**THE TASK**
The answer must be only the lines below from the one holding "gradnji u zoni" down to the one holding "い物」と言われます。しかし、いざ家づくりを考え始", ends included, printed exactly; please omit all pictures.
--- THE DATA Enclosed Below ---
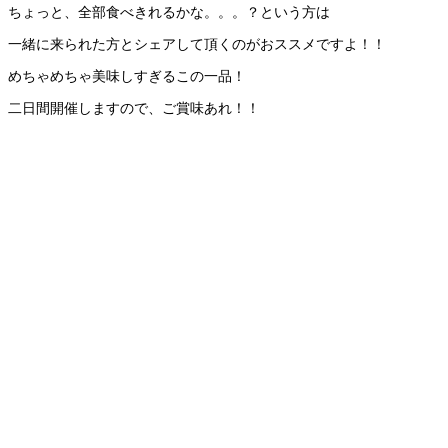
ちょっと、全部食べきれるかな。。。？という方は
一緒に来られた方とシェアして頂くのがおススメですよ！！
めちゃめちゃ美味しすぎるこの一品！
二日間開催しますので、ご賞味あれ！！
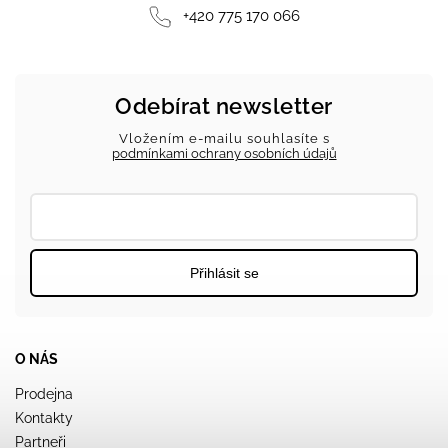
+420 775 170 066
Odebírat newsletter
Vložením e-mailu souhlasíte s
podmínkami ochrany osobních údajů
Přihlásit se
O NÁS
Prodejna
Kontakty
Partneři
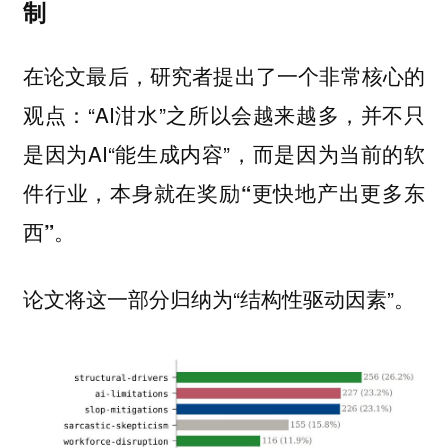
制
在论文最后，研究者提出了一个非常核心的
观点：“AI泔水”之所以会越来越多，并不只
是因为AI“能生成内容”，而是因为当前的软
件行业，
本身就在奖励“更快地产出更多东
西”。
论文将这一部分归纳为“结构性驱动因素”。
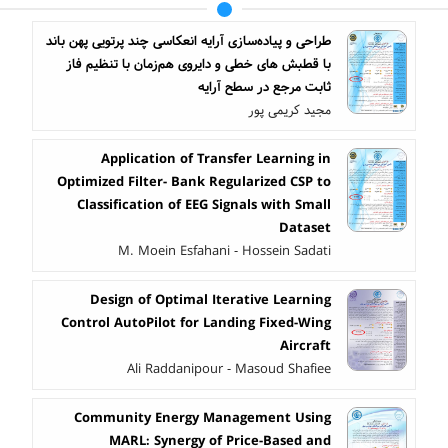
طراحی و پیاده‌سازی آرایه انعکاسی چند پرتویی پهن باند
با قطبش های خطی و دایروی هم‌زمان با تنظیم فاز
ثابت مرجع در سطح آرایه
مجید کریمی پور
Application of Transfer Learning in
Optimized Filter- Bank Regularized CSP to
Classification of EEG Signals with Small
Dataset
M. Moein Esfahani - Hossein Sadati
Design of Optimal Iterative Learning
Control AutoPilot for Landing Fixed-Wing
Aircraft
Ali Raddanipour - Masoud Shafiee
Community Energy Management Using
MARL: Synergy of Price-Based and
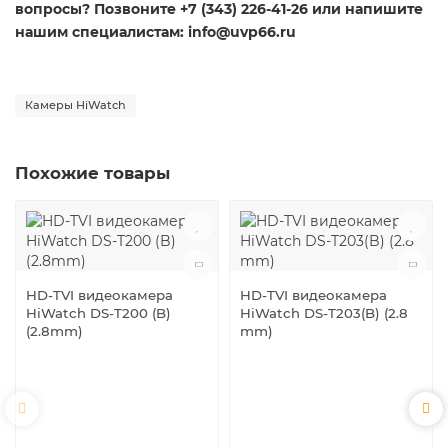
вопросы? Позвоните +7 (343) 226-41-26 или напишите
нашим специалистам: info@uvp66.ru
Камеры HiWatch
Похожие товары
HD-TVI видеокамера
HD-TVI видеокамера
HiWatch DS-T200 (B)
HiWatch DS-T203(B) (2.8
(2.8mm)
mm)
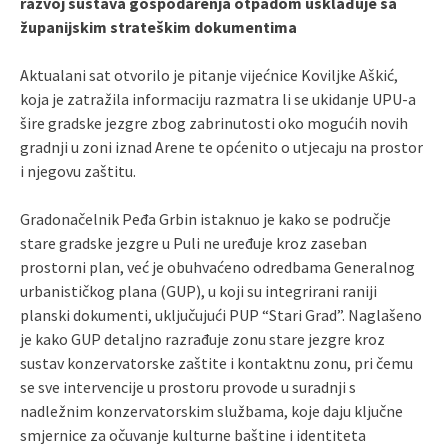
razvoj sustava gospodarenja otpadom usklađuje sa
županijskim strateškim dokumentima
Aktualani sat otvorilo je pitanje vijećnice Koviljke Aškić,
koja je zatražila informaciju razmatra li se ukidanje UPU-a
šire gradske jezgre zbog zabrinutosti oko mogućih novih
gradnji u zoni iznad Arene te općenito o utjecaju na prostor
i njegovu zaštitu.
Gradonačelnik Peđa Grbin istaknuo je kako se područje
stare gradske jezgre u Puli ne uređuje kroz zaseban
prostorni plan, već je obuhvaćeno odredbama Generalnog
urbanističkog plana (GUP), u koji su integrirani raniji
planski dokumenti, uključujući PUP “Stari Grad”. Naglašeno
je kako GUP detaljno razrađuje zonu stare jezgre kroz
sustav konzervatorske zaštite i kontaktnu zonu, pri čemu
se sve intervencije u prostoru provode u suradnji s
nadležnim konzervatorskim službama, koje daju ključne
smjernice za očuvanje kulturne baštine i identiteta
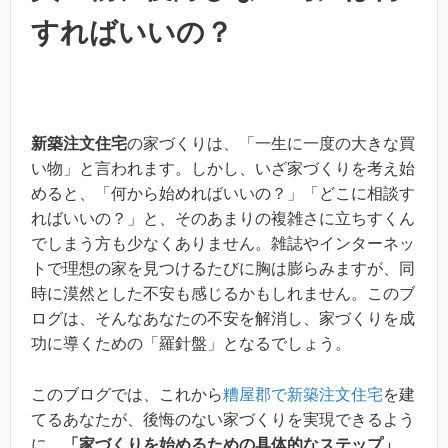
すればいいの？
新築注文住宅
の家づくりは、「一生に一度の大きな買
い物」と言われます。しかし、いざ家づくりを考え始
めると、「何から始めればいいの？」「どこに相談す
ればいいの？」と、そのあまりの複雑さに立ちすくん
でしまう方も少なくありません。雑誌やインターネッ
トで理想の家を見つけるたびに胸は膨らみますが、同
時に漠然とした不安も感じるかもしれません。このブ
ログは、そんなあなたの不安を解消し、家づくりを成
功に導くための「羅針盤」となるでしょう。
このブログでは、これから
糟屋郡で新築注文住宅
を建
てるあなたが、後悔のない家づくりを実現できるよう
に、
「家づくりを始めるための具体的なステップ」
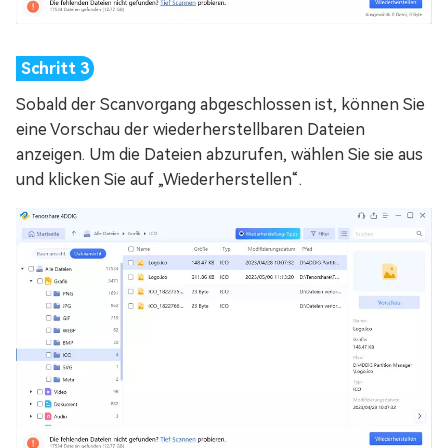
Sobald der Scanvorgang abgeschlossen ist, können Sie
eine Vorschau der wiederherstellbaren Dateien
anzeigen. Um die Dateien abzurufen, wählen Sie sie aus
und klicken Sie auf „Wiederherstellen“.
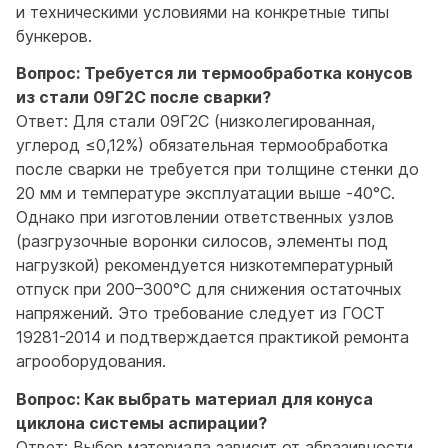
и техническими условиями на конкретные типы
бункеров.
Вопрос: Требуется ли термообработка конусов
из стали 09Г2С после сварки?
Ответ: Для стали 09Г2С (низколегированная,
углерод ≤0,12%) обязательная термообработка
после сварки не требуется при толщине стенки до
20 мм и температуре эксплуатации выше -40°С.
Однако при изготовлении ответственных узлов
(разгрузочные воронки силосов, элементы под
нагрузкой) рекомендуется низкотемпературный
отпуск при 200–300°С для снижения остаточных
напряжений. Это требование следует из ГОСТ
19281-2014 и подтверждается практикой ремонта
агрооборудования.
Вопрос: Как выбрать материал для конуса
циклона системы аспирации?
Ответ: Выбор материала зависит от абразивности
--- End of Enclosed THE DATA ---
**FINISHED EXERCISE**
gradnji u zoni iznad Arene te općenito o utjecaju na prostor
i njegovu zaštitu.
Gradonačelnik Peđa Grbin istaknuo je kako se područje
stare gradske jezgre u Puli ne uređuje kroz zaseban
prostorni plan, već je obuhvaćeno odredbama Generalnog
urbanističkog plana (GUP), u koji su integrirani raniji
planski dokumenti, uključujući PUP “Stari Grad”. Naglašeno
je kako GUP detaljno razrađuje zonu stare jezgre kroz
sustav konzervatorske zaštite i kontaktnu zonu, pri čemu
se sve intervencije u prostoru provode u suradnji s
nadležnim konzervatorskim službama, koje daju ključne
smjernice za očuvanje kulturne baštine i identiteta
すればいいの？
新築注文住宅
の家づくりは、「一生に一度の大きな買
い物」と言われます。しかし、いざ家づくりを考え始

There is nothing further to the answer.